L’EXPÉRIENCE – Le professionnel œuvre principalement aux Galeries de la Capitale et il complète ses journées chargées avec des visites dans des garderies et des centres pour personnes âgées. Trois univers complètement différents. Avec les aînés, il symbolise le passé et les souvenirs d’enfance. En présence de groupes dans les Centres de petite enfance (CPE), il fait voyager les bouts de chou à travers des aventures rocambolesques souvent liées à l’amitié et au courage. Souvent, il prend le soin d’inclure une morale en conclusion. Aux Galeries, les visiteurs sont de tous les âges. Parfois, une file d’attente d’une centaine de personnes entoure le château. Le temps est compté, histoire de donner la chance à tout le monde.

LA FORME PHYSIQUE – «Il faut être en bonne santé physique parce que c’est de longue période», précise M. Aubut. Les premières minutes après s’être vêtu des habits rouges, le corps pique et la chaleur l’envahit. Puis, l’homme sous le personnage emmitouflé dans l’uniforme s’acclimate. Malgré la fatigue après de longues heures immobiles, la concentration doit être maintenue. Les yeux rivés sur l’enfant, le roi des cadeaux conserve son idée en tête, soit d’exercer cette fascination irrésistible.

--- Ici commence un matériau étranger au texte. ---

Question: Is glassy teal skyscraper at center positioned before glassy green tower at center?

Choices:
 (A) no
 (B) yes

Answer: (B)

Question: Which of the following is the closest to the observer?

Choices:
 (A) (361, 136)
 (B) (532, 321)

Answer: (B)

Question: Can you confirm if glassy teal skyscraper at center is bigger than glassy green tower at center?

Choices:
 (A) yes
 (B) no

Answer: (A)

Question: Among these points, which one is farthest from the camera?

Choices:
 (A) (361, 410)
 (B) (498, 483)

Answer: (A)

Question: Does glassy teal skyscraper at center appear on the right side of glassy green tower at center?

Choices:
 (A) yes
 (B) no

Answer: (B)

AU FAIT DES NOUVEAUTÉS – «Je lui demande si le cadeau qu’il demande est à la grosseur des services rendus», explique-t-il. La mode est aux iPod et iPad, des souhaits dispendieux que certains ne verront peut-être pas réalisés. À d’autres moments, père Noël fait en sorte que les parents entendent les vœux des petits, histoire que le jeu tant attendu soit sous le sapin au jour J. Point important, il ne promet jamais pour éviter les déceptions. D’ailleurs, il n’est pas rare que M. Aubut feuillette les catalogues afin d’être à jour sur les nouveaux jouets de l’année, les tendances et les noms des superhéros.

PSYCHOLOGUE – Éducateur à l’école et au sein de centres d’accueil dans une ancienne vie, M. Aubut tend l’oreille autant aux jeunes qu’aux moins jeunes. À l’image d’un confident, il écoute leurs difficultés. Parfois, les gens sont à court de moyens. Ils appellent à l’aide et le père Noël répond en conseillant du mieux qu’il le peut. «Certains reviennent me redonner des nouvelles, raconte-t-il. C’est un peu ça qui fait que tu aimes le métier.»

PHILOSOPHE – Entrer dans l’imaginaire des gens n’est pas toujours évident. La crédibilité est importante et pour ce faire, le père Noël doit avoir la réponse rapide lorsqu’il est interrogé sur l’absence de ses rênes. Quand la présence de nombreux pères Noël est amenée dans la conversation avec un tout-petit, le débonnaire personnage fait valoir sans hésiter que la terre abrite beaucoup d’enfants. Il lui faut bien un peu d’aide. «À un moment donné, il faut laisser les enfants dans le rêve», croit-il.

VOIX ET POSTURE– Mère Noël n’est pas une jeunesse, son partenaire de vie non plus. C’est pour cette raison que lorsque Michel Aubut enfile l’uniforme, sa voix devient plus caverneuse et son dos s’arrondit. «Tu es censé être réservé et âgé», soutient-il.

Une fois les décorations de Noël décrochées, Michel Aubut reprendra la route de son imprimerie jusqu’à la prochaine saison de magie et d’écoute. «Tu n’es pas là pour l’argent, c’est pour l’enfant que tu y es», conclut-il.